One of the key ways she’s grown to understand and even relish those quirks is through shaping the pieces by hand, which allows her to create the evocative contours and movement that have come to define her work. “What I love about hand-forming objects is also the quiet and intimacy of me working with the clay,” she says. “Hand-forming objects also gives me the opportunity to change the direction of a sculpture. In essence I feel it gives me more freedom and control at the same time.”

That synthesis of freedom and control is evident in the organic way that the pieces take shape. Kasabian works from her studio in Manchester-by-the-Sea, a setting that’s rife with inspiration. “I find that living a very uncomplicated, quiet life is the fuel for my imagination and creative energy,” she says. “Living on Cape Ann, with its beautiful landscape, enriches my life and art.”

Yet she says she doesn’t intentionally set out to re-create a particular wave or flower she’s seen, instead letting the pieces form organically, without a set plan. “I don’t try to mimic anything; it just sort of stays in my mind as a shape,” she says. “I feel like it’s a relationship.… I love the excitement of not knowing what it’s going to turn out as.”

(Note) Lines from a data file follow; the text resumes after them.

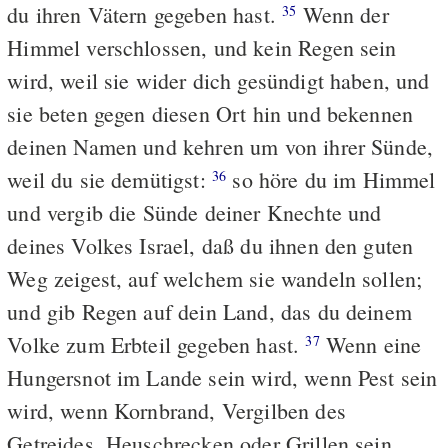
du ihren Vätern gegeben hast.
Wenn der
35
Himmel verschlossen, und kein Regen sein
wird, weil sie wider dich gesündigt haben, und
sie beten gegen diesen Ort hin und bekennen
deinen Namen und kehren um von ihrer Sünde,
weil du sie demütigst:
so höre du im Himmel
36
und vergib die Sünde deiner Knechte und
deines Volkes Israel, daß du ihnen den guten
Weg zeigest, auf welchem sie wandeln sollen;
und gib Regen auf dein Land, das du deinem
Volke zum Erbteil gegeben hast.
Wenn eine
37
Hungersnot im Lande sein wird, wenn Pest sein
wird, wenn Kornbrand, Vergilben des
Getreides, Heuschrecken oder Grillen sein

Another defining factor of Kasabian’s work is color: She typically glazes her pieces in shades of white. “The reason I glaze my work in white is because I feel natural light plays off this surface best of all,” she says. “The twists and turns and my hand can be seen best in the work.”

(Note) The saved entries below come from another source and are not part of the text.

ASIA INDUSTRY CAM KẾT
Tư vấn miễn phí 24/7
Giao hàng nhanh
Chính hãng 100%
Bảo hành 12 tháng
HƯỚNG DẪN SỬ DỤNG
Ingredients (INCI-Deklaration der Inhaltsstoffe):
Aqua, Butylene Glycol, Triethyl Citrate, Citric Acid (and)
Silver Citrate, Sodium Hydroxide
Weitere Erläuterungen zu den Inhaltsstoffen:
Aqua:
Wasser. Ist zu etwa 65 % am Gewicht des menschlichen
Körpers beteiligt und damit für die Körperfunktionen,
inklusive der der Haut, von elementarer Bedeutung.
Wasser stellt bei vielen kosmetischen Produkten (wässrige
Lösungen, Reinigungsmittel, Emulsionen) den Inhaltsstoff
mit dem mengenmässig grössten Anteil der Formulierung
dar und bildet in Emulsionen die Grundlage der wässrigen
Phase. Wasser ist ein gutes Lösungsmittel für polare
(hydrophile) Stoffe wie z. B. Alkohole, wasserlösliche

A close look at her collection reveals the ways that Kasabian is constantly pushing the boundaries of her medium and her skills, challenging herself to create pieces that are thinner, or larger, or that feature different shapes and ideas. “I feel like each season—every three or four months—my work changes a bit in terms of my learning of what I can do that’s a little more risky,” she says.

She points to pieces like Moon Tide, a 30-inch piece that’s nearly the length of her kiln; Oiseau D’Or, which features multiple sculptures that are affixed to a surface, “creating a floral energy”; and the challenging and complex Madame Caroline Testout, which Kasabian calls “less of an abstract and inching toward realism in terms of a flower.”

To listen to Kasabian talk about sculpture and see her work is to understand the joy of the artist. “If I didn’t have to sleep, I would be doing this 24 hours a day. This is really my oxygen,” she says. “I feel so happy that I am doing this and bringing something of beauty into people’s lives while I’m getting to do this in a joyful way.”